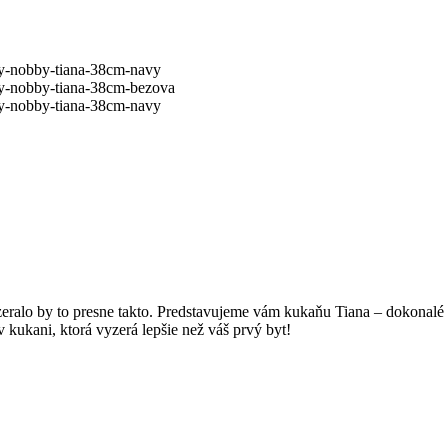
ralo by to presne takto. Predstavujeme vám kukaňu Tiana – dokonalé s
kukani, ktorá vyzerá lepšie než váš prvý byt!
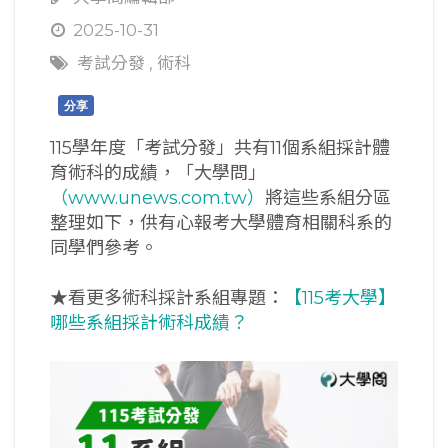
2025-10-31
考試分發
,
術科
分享
115學年度「考試分發」共有11個系組採計體
育術科的成績，「大學問」
（www.unews.com.tw）
將這些系組分區
整理如下，供有心報考大學體育相關科系的
同學們參考。
★看更多術科採計系組專題：
【115考大學】
哪些系組採計術科成績？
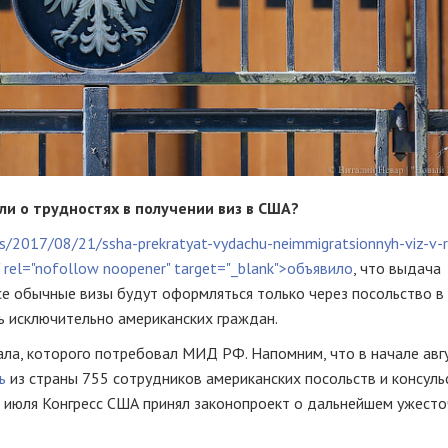
ли о трудностях в получении виз в США?
ws/2017/08/21/ssha-prekratyat-vydachu-neimmigratsionnyh-viz-v-r
 rel="nofollow noopener" target="_blank">объявило
, что выдача
се обычные визы будут оформляться только через посольство в
ь исключительно американских граждан.
ла, которого потребовал МИД РФ. Напомним, что в начале авг
ь
из страны 755 сотрудников американских посольств и консуль
23 июля Конгресс США принял законопроект о дальнейшем ужест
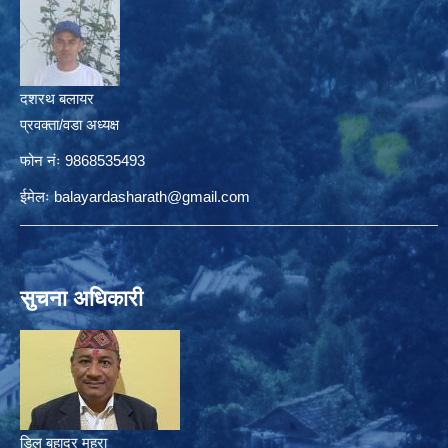
दशरथ बलायर
प्रवक्ता/वडा अध्यक्ष
फोन नंः 9868535493
ईमेलः
balayardasharath@gmail.com
सुचना अधिकारी
डिल बहादुर महरा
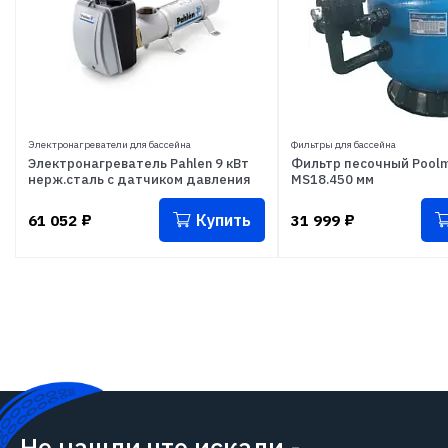
Электронагреватели для бассейна
Фильтры для бассейна
Электронагреватель Pahlen 9 кВт
Фильтр песочный Poolm
нерж.сталь с датчиком давления
MS18.450 мм
Купить
61 052
₽
31 999
₽
Не нашли что искали -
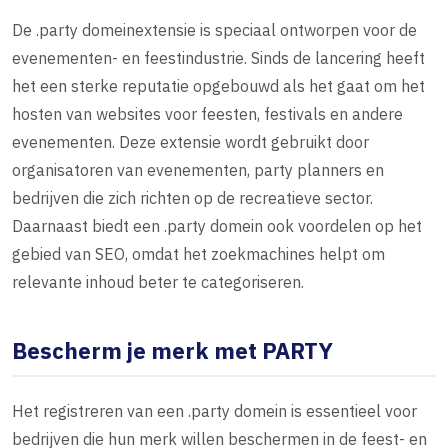
De .party domeinextensie is speciaal ontworpen voor de
evenementen- en feestindustrie. Sinds de lancering heeft
het een sterke reputatie opgebouwd als het gaat om het
hosten van websites voor feesten, festivals en andere
evenementen. Deze extensie wordt gebruikt door
organisatoren van evenementen, party planners en
bedrijven die zich richten op de recreatieve sector.
Daarnaast biedt een .party domein ook voordelen op het
gebied van SEO, omdat het zoekmachines helpt om
relevante inhoud beter te categoriseren.
Bescherm je merk met PARTY
Het registreren van een .party domein is essentieel voor
bedrijven die hun merk willen beschermen in de feest- en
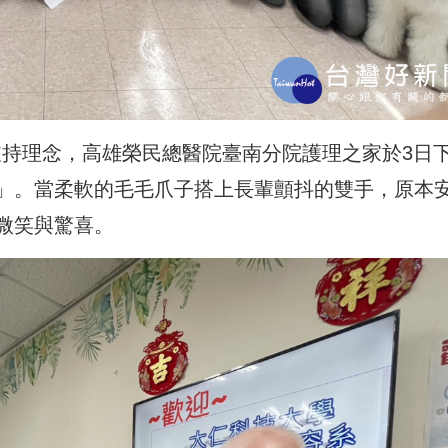
支持理念，高雄榮民總醫院臺南分院護理之家於3日
」。當柔軟的毛毛爪子搭上長輩顫抖的雙手，原本
微笑與驚喜。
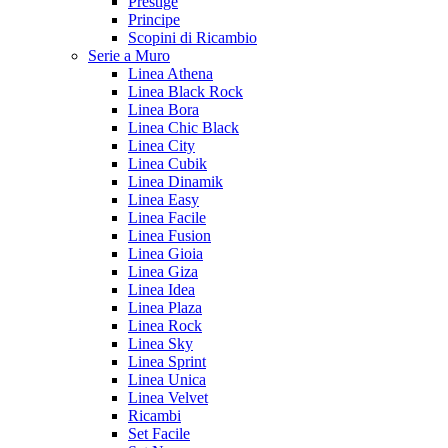
Prestige
Principe
Scopini di Ricambio
Serie a Muro
Linea Athena
Linea Black Rock
Linea Bora
Linea Chic Black
Linea City
Linea Cubik
Linea Dinamik
Linea Easy
Linea Facile
Linea Fusion
Linea Gioia
Linea Giza
Linea Idea
Linea Plaza
Linea Rock
Linea Sky
Linea Sprint
Linea Unica
Linea Velvet
Ricambi
Set Facile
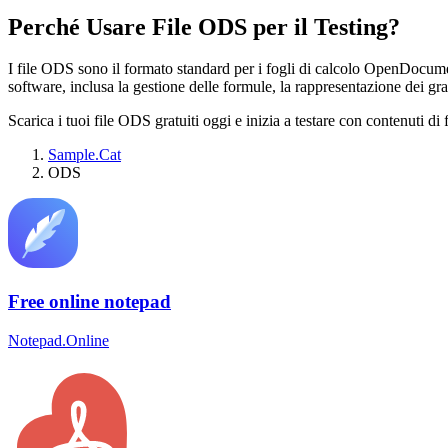
Perché Usare File ODS per il Testing?
I file ODS sono il formato standard per i fogli di calcolo OpenDocument
software, inclusa la gestione delle formule, la rappresentazione dei grafic
Scarica i tuoi file ODS gratuiti oggi e inizia a testare con contenuti di f
Sample.Cat
ODS
Free online notepad
Notepad.Online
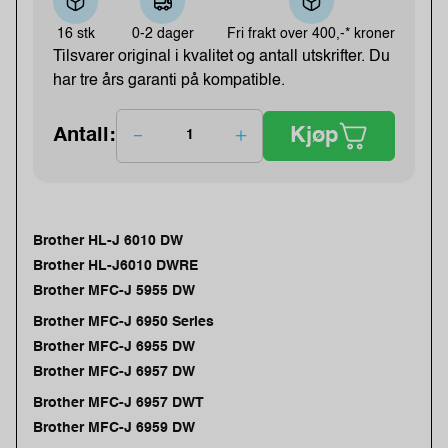
16 stk
0-2 dager
Fri frakt over
400,-* kroner
Tilsvarer original i kvalitet og antall utskrifter. Du
har tre års garanti på kompatible.
Kjøp
Antall:
Brother HL-J 6010 DW
Brother HL-J6010 DWRE
Brother MFC-J 5955 DW
Brother MFC-J 6950 Series
Brother MFC-J 6955 DW
Brother MFC-J 6957 DW
Brother MFC-J 6957 DWT
Brother MFC-J 6959 DW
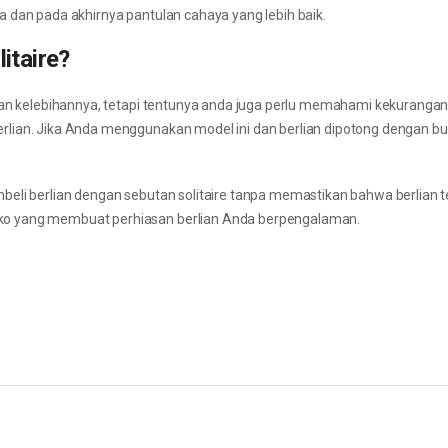
 dan pada akhirnya pantulan cahaya yang lebih baik.
itaire?
dan kelebihannya, tetapi tentunya anda juga perlu memahami kekurangan s
lian. Jika Anda menggunakan model ini dan berlian dipotong dengan bu
beli berlian dengan sebutan solitaire tanpa memastikan bahwa berlian 
ko yang membuat perhiasan berlian Anda berpengalaman.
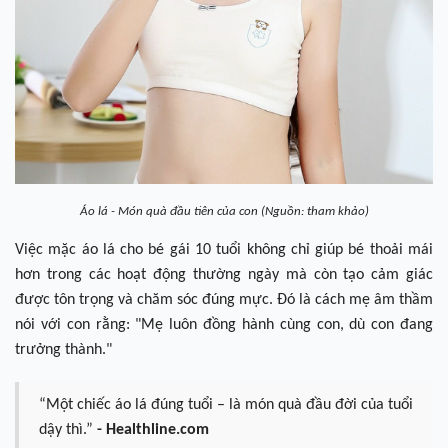
Áo lá - Món quà đầu tiên của con (Nguồn: tham khảo)
Việc mặc áo lá cho bé gái 10 tuổi không chỉ giúp bé thoải mái
hơn trong các hoạt động thường ngày mà còn tạo cảm giác
được tôn trọng và chăm sóc đúng mực. Đó là cách mẹ âm thầm
nói với con rằng: "Mẹ luôn đồng hành cùng con, dù con đang
trưởng thành."
“Một chiếc áo lá đúng tuổi – là món quà đầu đời của tuổi
dậy thì.”
- Healthline.com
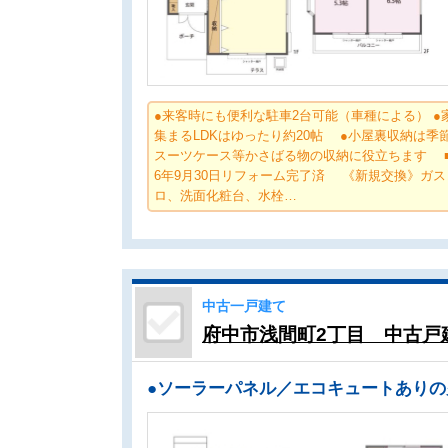
●来客時にも便利な駐車2台可能（車種による） ●
集まるLDKはゆったり約20帖 ●小屋裏収納は季
スーツケース等かさばる物の収納に役立ちます ■
6年9月30日リフォーム完了済 《新規交換》ガス
ロ、洗面化粧台、水栓…
中古一戸建て
府中市浅間町2丁目 中古戸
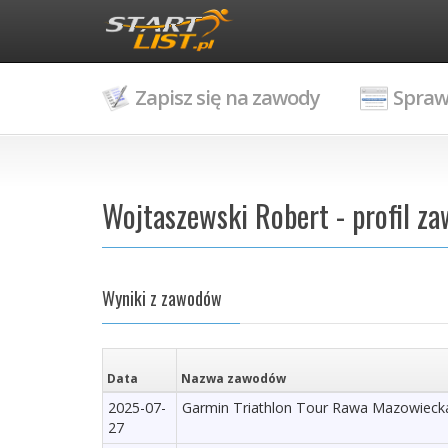
Zapisz się na zawody
Spraw
Wojtaszewski Robert - profil z
Wyniki z zawodów
Data
Nazwa zawodów
2025-07-
Garmin Triathlon Tour Rawa Mazowiecka
27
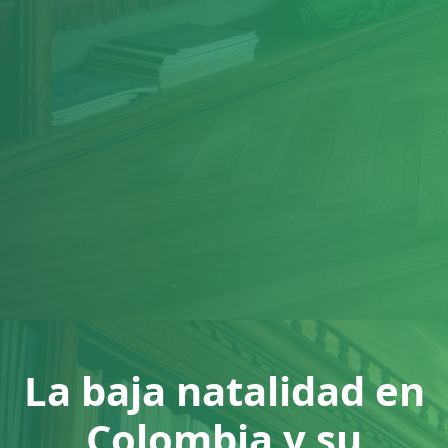
La baja natalidad en
Colombia y su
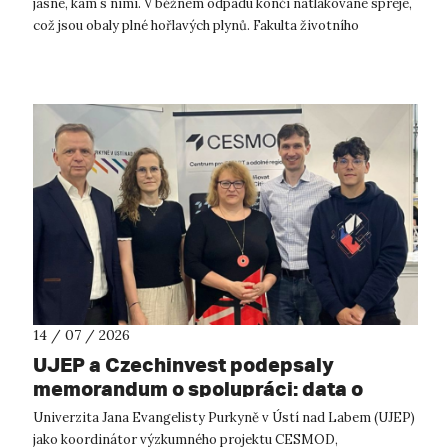
jasné, kam s nimi. V běžném odpadu končí natlakované spreje,
což jsou obaly plné hořlavých plynů. Fakulta životního
prostředí UJ...
14 / 07 / 2026
UJEP a Czechinvest podepsaly
memorandum o spolupráci: data o
podnikatelském prostředí posílí
Univerzita Jana Evangelisty Purkyně v Ústí nad Labem (UJEP)
výzkum CESMOD
jako koordinátor výzkumného projektu CESMOD,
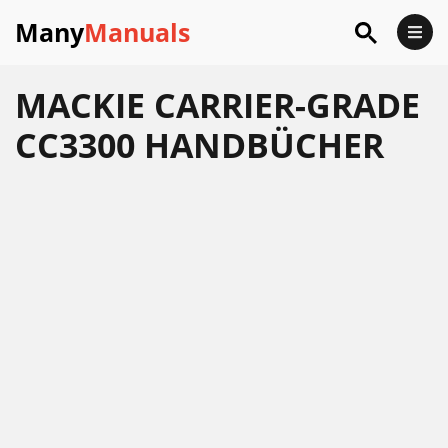
Many
Manuals
MACKIE CARRIER-GRADE
CC3300 HANDBÜCHER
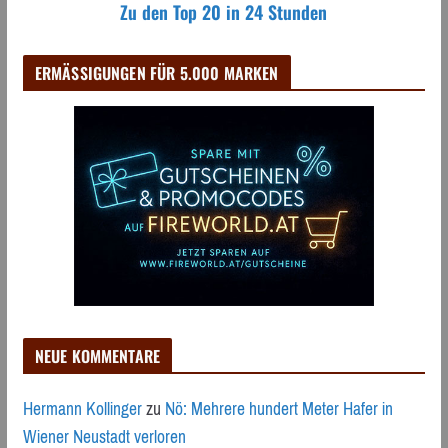
Zu den Top 20 in 24 Stunden
ERMÄSSIGUNGEN FÜR 5.000 MARKEN
NEUE KOMMENTARE
Hermann Kollinger
zu
Nö: Mehrere hundert Meter Hafer in
Wiener Neustadt verloren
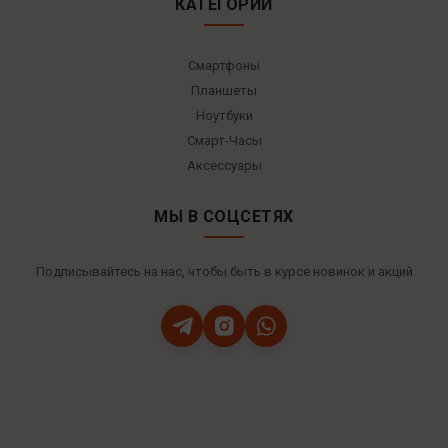
КАТЕГОРИИ
Смартфоны
Планшеты
Ноутбуки
Смарт-Часы
Аксессуары
МЫ В СОЦСЕТЯХ
Подписывайтесь на нас, чтобы быть в курсе новинок и акций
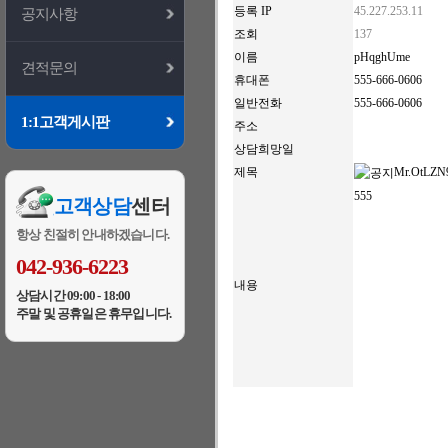
등록 IP
45.227.253.11
공지사항
조회
137
이름
pHqghUme
견적문의
휴대폰
555-666-0606
일반전화
555-666-0606
1:1고객게시판
주소
상담희망일
제목
Mr.OtLZN9G
555
고객상담
센터
항상 친절히 안내하겠습니다.
042-936-6223
내용
상담시간 09:00 - 18:00
주말 및 공휴일은 휴무입니다.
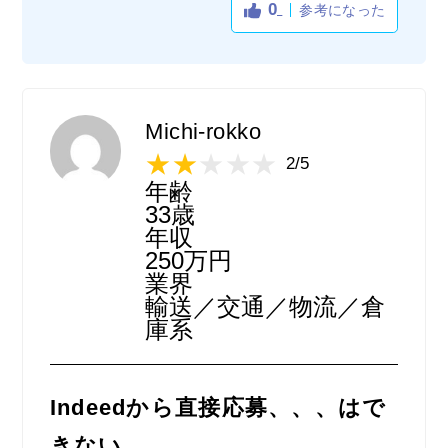
0
参考になった
できた。他の媒体には載っていないような仕
事内容もあったので、見ているだけでもこん
な仕事があるのかと勉強になった。こちら
で、何件か申込をして面接と履歴書提出を経
て。仕事が決まったこともある。結局、仕事
Michi-rokko
自体は私自身に合わなかったので転職するこ
2/5
とになったのですが、仕事を探す際のツール
年齢
としては有用だと思いました。また探す際に
33歳
は利用したいと思います。
年収
250万円
業界
輸送／交通／物流／倉
庫系
Indeedから直接応募、、、はで
きない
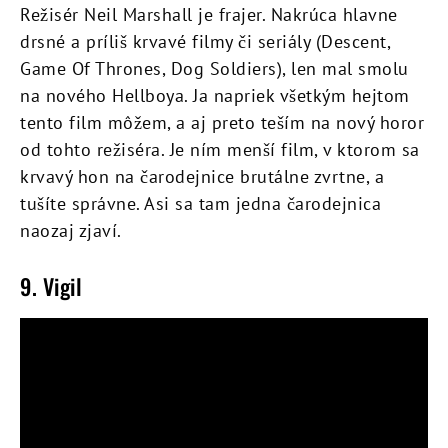
Režisér Neil Marshall je frajer. Nakrúca hlavne
drsné a príliš krvavé filmy či seriály (Descent,
Game Of Thrones, Dog Soldiers), len mal smolu
na nového Hellboya. Ja napriek všetkým hejtom
tento film môžem, a aj preto teším na nový horor
od tohto režiséra. Je ním menší film, v ktorom sa
krvavý hon na čarodejnice brutálne zvrtne, a
tušíte správne. Asi sa tam jedna čarodejnica
naozaj zjaví.
9. Vigil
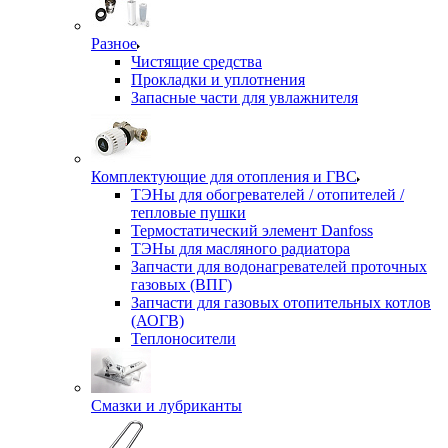
Разное
Чистящие средства
Прокладки и уплотнения
Запасные части для увлажнителя
Комплектующие для отопления и ГВС
ТЭНы для обогревателей / отопителей /
тепловые пушки
Термостатический элемент Danfoss
ТЭНы для масляного радиатора
Запчасти для водонагревателей проточных
газовых (ВПГ)
Запчасти для газовых отопительных котлов
(АОГВ)
Теплоносители
Смазки и лубриканты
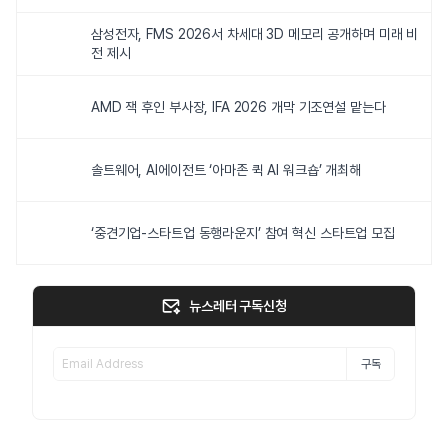
삼성전자, FMS 2026서 차세대 3D 메모리 공개하며 미래 비
전 제시
AMD 잭 후인 부사장, IFA 2026 개막 기조연설 맡는다
솔트웨어, AI에이전트 ‘아마존 퀵 AI 워크숍’ 개최해
‘중견기업-스타트업 동행라운지’ 참여 혁신 스타트업 모집
뉴스레터 구독신청
구독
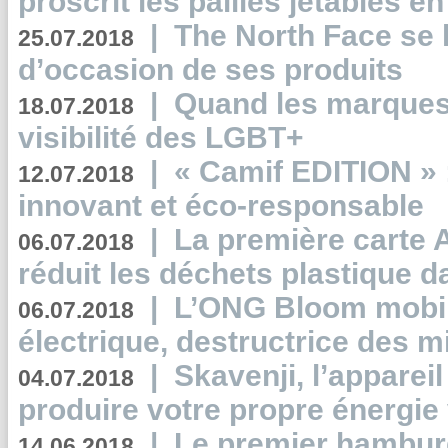
proscrit les pailles jetables e
|
The North Face se 
25.07.2018
d’occasion de ses produits
|
Quand les marques
18.07.2018
visibilité des LGBT+
|
« Camif EDITION » :
12.07.2018
innovant et éco-responsable
|
La première carte 
06.07.2018
réduit les déchets plastique 
|
L’ONG Bloom mobil
06.07.2018
électrique, destructrice des m
|
Skavenji, l’apparei
04.07.2018
produire votre propre énergie
|
Le premier hambur
14.06.2018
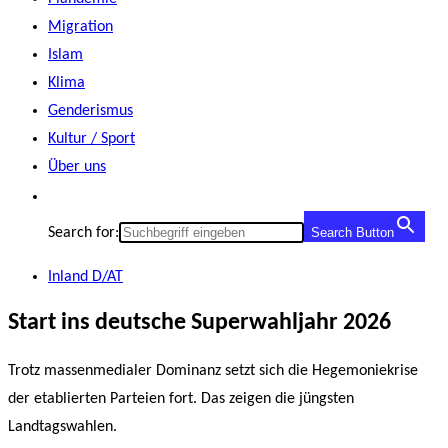
Migration
Islam
Klima
Genderismus
Kultur / Sport
Über uns
Search for:
Search Button
Inland D/AT
Start ins deutsche Superwahljahr 2026
Trotz massenmedialer Dominanz setzt sich die Hegemoniekrise
der etablierten Parteien fort. Das zeigen die jüngsten
Landtagswahlen.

* * * *

Because only one stretch of the records is wanted, please output the lines from the one holding "Linea Plaza" through the one holding "Brother MFC-J 6957 DWT" exactly, both included, and leave every picture out.

**Exercise result**
Linea Plaza
Linea Rock
Linea Sky
Linea Sprint
Linea Unica
Linea Velvet
Ricambi
Set Facile
Perché Usare File ODS per il Testing?
I file ODS sono il formato standard per i fogli di calcolo OpenDocument
software, inclusa la gestione delle formule, la rappresentazione dei grafic
Scarica i tuoi file ODS gratuiti oggi e inizia a testare con contenuti di f
Sample.Cat
ODS
Free online notepad
Notepad.Online
16 stk
0-2 dager
Fri frakt over
400,-* kroner
Tilsvarer original i kvalitet og antall utskrifter. Du
har tre års garanti på kompatible.
Kjøp
Antall:
Brother HL-J 6010 DW
Brother HL-J6010 DWRE
Brother MFC-J 5955 DW
Brother MFC-J 6950 Series
Brother MFC-J 6955 DW
Brother MFC-J 6957 DW
Brother MFC-J 6957 DWT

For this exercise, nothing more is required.